Friday, October 22, 2010

Becoming a breast milk donor

This is not a picture of my milk. 
When I was struggling with exclusive pumping with my first daughter, I didn't know there were milk banks. I didn't know that women donated their milk for other babies. But even if I had, I couldn't have afforded it. While I had a premature baby, insurance probably wouldn't have covered it just because I didn't produce enough milk because she wasn't SO premature that her body couldn't handle formula. Milk banks charge, from what I've seen, $2-3 (or more) per ounce. If a newborn baby eats 2-3 ounces per feeding and eats about 9-12 times a day, that adds up REALLY quickly. Unless insurance is covering the cost, most people couldn't afford to give their babies donated breast milk from a milk bank. 

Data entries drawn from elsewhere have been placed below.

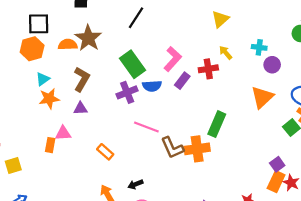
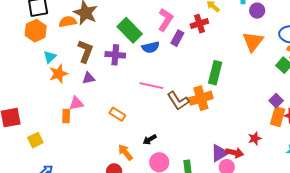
purple cross: (127, 92) -> (115, 55), moved, turned 36

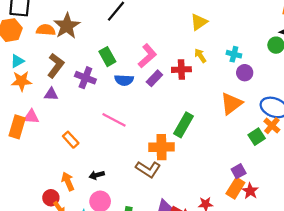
green rectangle: (130, 30) -> (107, 57), size x0.7
brown L-shape: (178, 101) -> (148, 169), moved, turned -40
orange rectangle: (66, 116) -> (17, 127), size x1.5

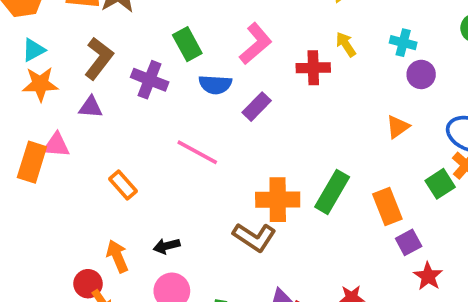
purple rectangle: (154, 78) -> (257, 107), moved
orange triangle: (231, 104) -> (398, 127), size x0.6
green rectangle: (184, 125) -> (332, 192), moved
orange rectangle: (235, 188) -> (387, 206), moved, turned -54

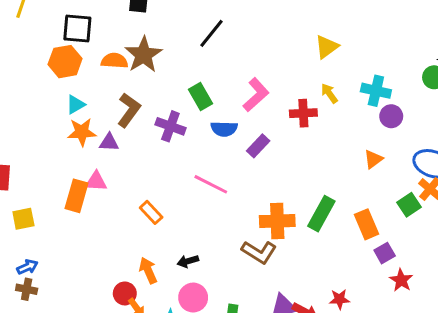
cyan cross: (403, 43) -> (376, 91), size x1.4
purple triangle: (91, 107) -> (109, 142), moved

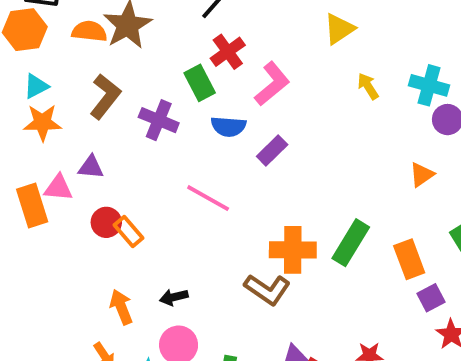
yellow triangle: (327, 47) -> (339, 29), moved
red cross: (303, 113) -> (228, 52), moved, turned -35
purple triangle: (109, 142) -> (91, 167), moved
orange rectangle: (77, 196) -> (32, 206), turned -36
red circle: (125, 293) -> (106, 222), moved

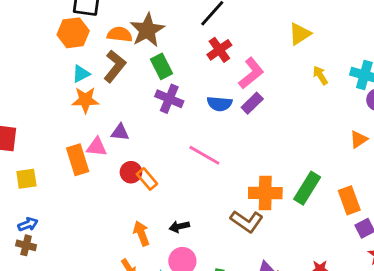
green rectangle: (200, 83) -> (162, 66), moved
brown L-shape: (105, 96) -> (115, 66), moved
purple rectangle: (272, 151) -> (252, 103), moved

Now, I'm not saying that milk banks aren't a great idea or shouldn't exist. With my current baby, Ella, who as many of you know was born at 29 weeks, if I hadn't produced enough milk or if my preeclampsia had caused me any problems with my milk, insurance would have covered the cost of milk from a milk bank. Is it absolute choice? No, because they do pasteurize it which does affect the nutritional value of breast milk but it is definitely better then formula! In our file somewhere, there is a signed form authorizing the hospital to give Ella donated breast milk if it was necessary. 

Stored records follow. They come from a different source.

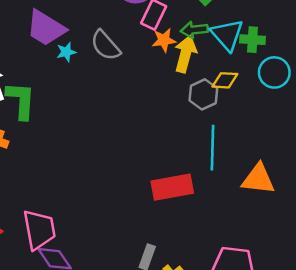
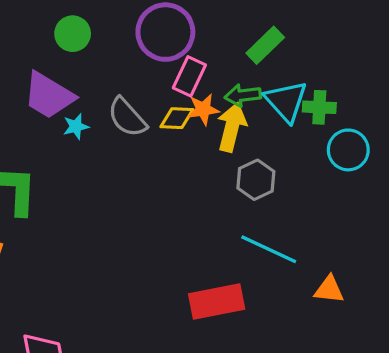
yellow diamond: (225, 80) -> (177, 118), moved
cyan line: (213, 148) -> (269, 249), turned -66
orange triangle: (258, 179) -> (329, 290), size x0.7

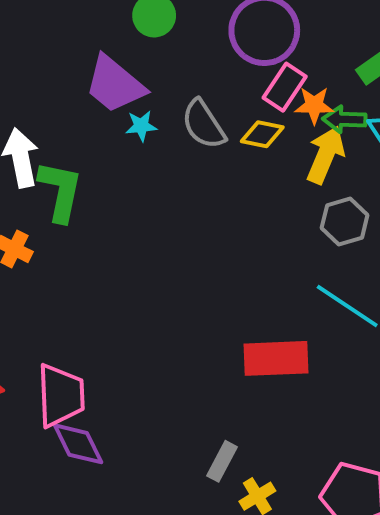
orange star: (203, 109) -> (314, 105), moved

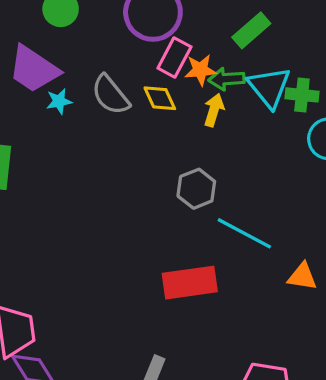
yellow diamond: (262, 134) -> (160, 98), turned 60
yellow arrow: (326, 155) -> (214, 110), size x0.7
gray hexagon: (345, 222) -> (196, 189), moved

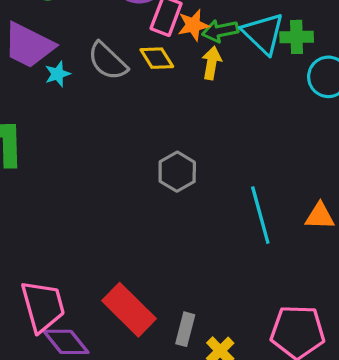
gray hexagon: (196, 189) -> (177, 172), moved
cyan line: (244, 233) -> (260, 215), moved, turned 54
red rectangle: (190, 283) -> (129, 310), moved, turned 60

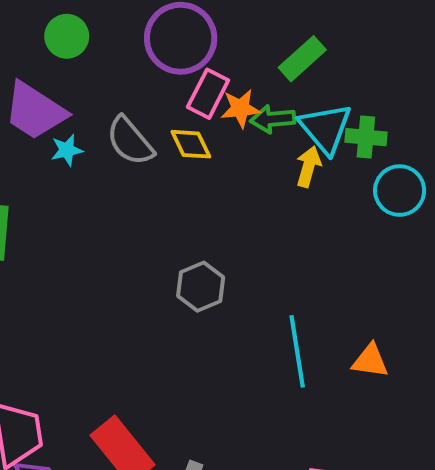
yellow arrow: (212, 63) -> (308, 167), moved

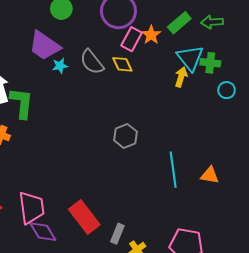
orange star: (240, 108) -> (151, 35), moved, turned -30
green arrow: (273, 119) -> (212, 22), moved
cyan circle: (400, 191) -> (227, 90), size x0.7

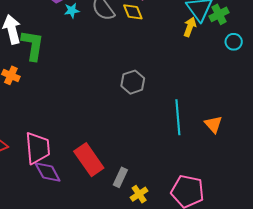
green cross: (210, 63) -> (219, 14), turned -36
orange triangle: (210, 175) -> (213, 124), turned 36

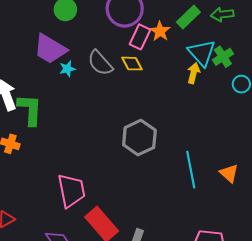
gray hexagon: (133, 82) -> (139, 138), size x1.4
pink trapezoid: (38, 148) -> (71, 191), moved

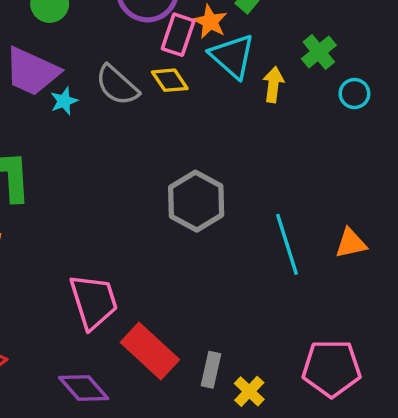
cyan triangle: (202, 53) -> (232, 56), moved
orange triangle: (229, 173) -> (351, 243), turned -48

Fortunately, for me, it wasn't necessary. I pump 40+ oz a day and have milk stored both in my freezer and Meg's freezer. I'm a milk machine. I have more milk then Ella would ever go through unless I decided to stop breastfeeding and as we all know, that is not going to be happening. In fact, since this is my last nursling, I intend on breastfeeding her until she's in college because I wasn't prepared for only two nurslings so I'll be producing breast milk forever. ha ha 


Once I filled up my freezer and literally couldn't fit a single more bottle in, I turned to my friend Meg to let me store milk at her house. The day after I did that, I started seriously considering donating milk. I was pumping 40+ ounces a day and my baby was eating 1 ml every hour. It was adding up. Even by the time she got to full feedings for her gestational age, she would be no where near eating what I was producing. Even though I was only 2 weeks in to pumping exclusively, and I knew there was a chance that my supply would decrease, I decided to look into private donation. I did this because I wanted to ensure that a baby who wouldn't get it otherwise, but needed it, would get breast milk. A friend of mine told me about Milk Share, which is an  is a parent-to-parent connection tool for those seeking milk and donating milk (http://milkshare.birthingforlife.com/). I went on there and immediately found a posting from an adoptive mom of a preemie baby girl who wanted to provide milk for her baby. I was ecstatic! I contacted her immediately and we set it up. Within a week, she had somewhere around 100 oz of my perfect-for-a-preemie breast milk. I am so thrilled to be able to provide milk for her baby girl! Disclaimer: If you do private milk donation (whether giving or receiving) it's important to ensure that the mother is screened for diseases and dangerous medications. 


If you're interested in milk donation, whether private or through a milk bank, here are a few resources: 


http://milkshare.birthingforlife.com/

http://www.hmbana.org/ Human Milk Banking Association of North America

http://www.milkbanking.net/ Specifically for low birth weight and premature babies.

Do you know of any other resources? Do you or anyone you know have any experience with milk banks or private donations? Had you ever heard of donating breast milk? What are your thoughts on this?